Often your child will need or want to learn about something that's not already available as a tactile graphic. There are a few ways to create a tactile graphic when you need one. To create your own, print the mirror image of the graphic that you need, making sure that the image you choose is scaled up and uncluttered. Place the image on a soft magazine, placemat, or stack of newspaper, and trace firmly with a pen or stylus. (For the absolute best line quality, use heavyweight or card stock paper). Flip the image over, and you'll find a bold tactile version.

Embossing an Image

Many Braille embossers include the ability to create high-quality tactile graphics.

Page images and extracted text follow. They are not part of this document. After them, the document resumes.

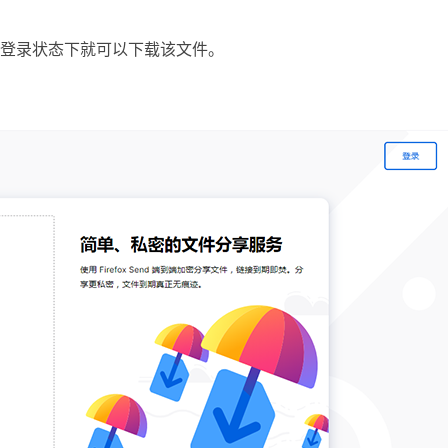
登录状态下就可以下载该文件。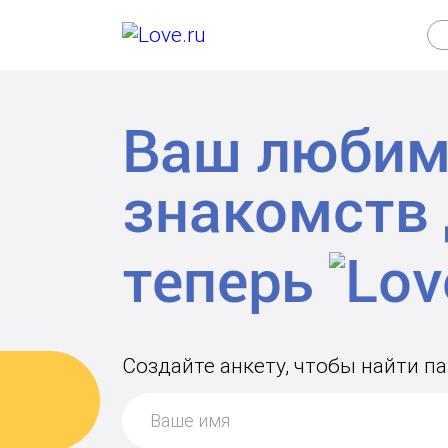
Ваш любим
знакомств
теперь
Создайте анкету, чтобы найти п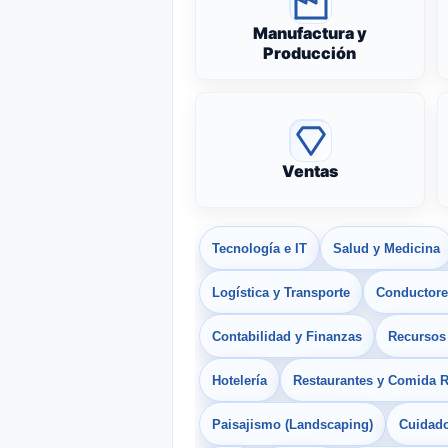
Manufactura y
Producción
Ventas
Tecnología e IT
Salud y Medicina
Logística y Transporte
Conductores
Contabilidad y Finanzas
Recurso
Hotelería
Restaurantes y Comida 
Paisajismo (Landscaping)
Cuidado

The ViewPlus brand of embossers and the PixBlaster from APH render tactile graphics at an impressive 100 dots per inch. You can download ready-made graphics from APHs Tactile Graphics Image Library or the large, eclectic tactile library at BTactile.com. You can also use programs such as Paint or Inkscape to create your own graphics to emboss. Online you can find plenty of bold images on plain white backgrounds (such as coloring pages) that can be embossed exactly.

Another option for the creation of tactile graphics is a microcapsule fuser, sometimes known as a Swell-Form graphics machine. These machines are essentially heated lamps that accept a patented micro-capsule paper containing alcohol. You first run the paper through a LaserJet printer, or ink it by hand using a marker. Then, when you run the paper through the Swell-Form graphics machine, the carbon in the ink reacts with the alcohol embedded in the paper to create bold tactile lines. This method offers high-visual contrast along with tactile textures that are smooth and precise. However, the patented paper starts at over a dollar per sheet. Furthermore, most Braille readers don't favor the Braille quality that results from this method, since the dots aren't as crisp as those produced by an embosser. If your school only can purchase one method for making tactile graphics on demand, a graphics-capable Braille embosser is probably more cost-effective and versatile in the long run than a fuser.

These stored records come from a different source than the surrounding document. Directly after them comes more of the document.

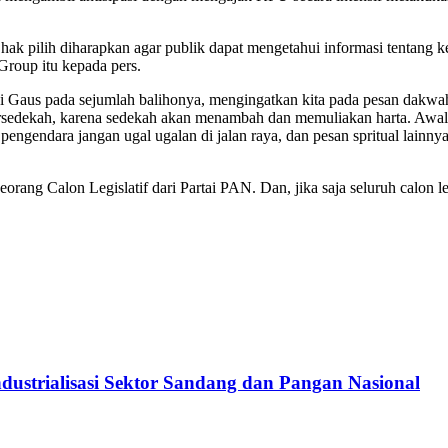
 hak pilih diharapkan agar publik dapat mengetahui informasi tentang
roup itu kepada pers.
aus pada sejumlah balihonya, mengingatkan kita pada pesan dakwah po
rsedekah, karena sedekah akan menambah dan memuliakan harta. Awali se
engendara jangan ugal ugalan di jalan raya, dan pesan spritual lainnya
orang Calon Legislatif dari Partai PAN. Dan, jika saja seluruh calon 
ustrialisasi Sektor Sandang dan Pangan Nasional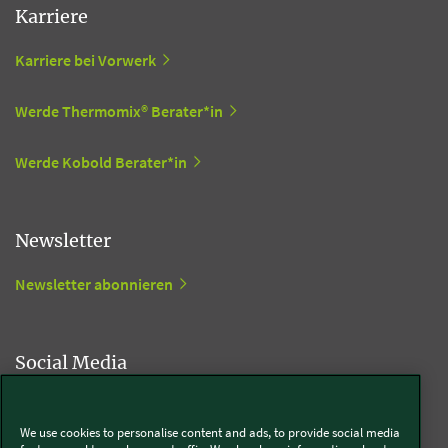
Karriere
Karriere bei Vorwerk
Werde Thermomix® Berater*in
Werde Kobold Berater*in
Newsletter
Newsletter abonnieren
Social Media
Kobold
We use cookies to personalise content and ads, to provide social media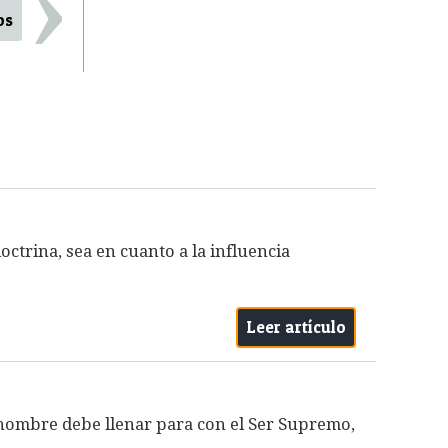
›
os
octrina, sea en cuanto a la influencia
Leer artículo
 hombre debe llenar para con el Ser Supremo,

Your child's strong foundation in spatial literacy will enrich their life, no matter what path they choose. Recently I used tactile floor plans with architectural symbols—both exploring them and drawing them—as my husband and I planned how to remodel our home. I also rely on my tactile literacy skills to understand tactile street maps (available on demand at lighthouse-sf.org/tmap), understand circuit diagrams, and draw as a way to unwind and entertain myself. Other blind people use tactile graphics to solve the logic puzzles they need to pass the LSAT, succeed in data science, and excel in careers such as architecture and engineering.

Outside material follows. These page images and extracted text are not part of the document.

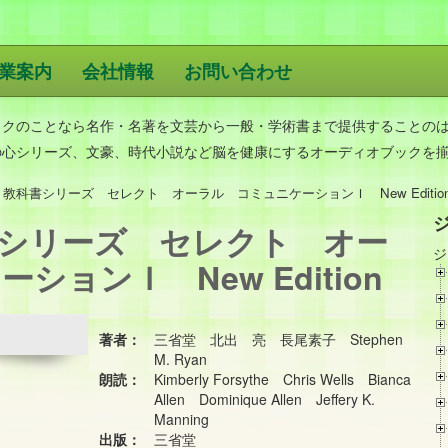
業案内
会社情報
お問い合わせ
版
ックのことなら名作・名著を文芸から一般・学術書まで提供することの
の心シリーズ、文豪、時代小説など脳を健康にするオーディオブックを
教科書シリーズ セレクト オーラル コミュニケーションＩ New Editio
シリーズ セレクト オー
ジ
ョンＩ New Edition
著者：
三省堂 北出 亮 長尾素子 Stephen
M. Ryan
朗読：
Kimberly Forsythe Chris Wells Bianca
Allen Dominique Allen Jeffery K.
Manning
出版：
三省堂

None of us needs to live in a text-only world. Everyone has their own unique need for graphics and images, and images are for everyone.

Resources

BTactile.com
Offers a vast collection of Creative Commons images that can be downloaded and printed.

National Braille Press
nbp.org
National Braille Press offers some children's books with tactile graphics as well as an extensive collection of tactile maps and other graphics created by the Princeton Braillists. Also has the free pamphlet, Because Pictures Matter, in English and Spanish.

See 3D
https://see3d.org
Provides 3D-printed models of animals, buildings, microorganisms, works of art, and just about anything else, on request and free of charge.

Sensational Books
sensationalbooks.com
Produces the Sensational BlackBoard and Sadie Can Count, a tactile picture book for beginning readers.

Tactile Image Library
https://imagelibrary.aph.org/aphb
An extensive collection of files that can be printed to produce tactile maps, charts, graphs, and images.

TMAP Tactile Map Project
[email protected]
Creates custom tactile street maps for any address.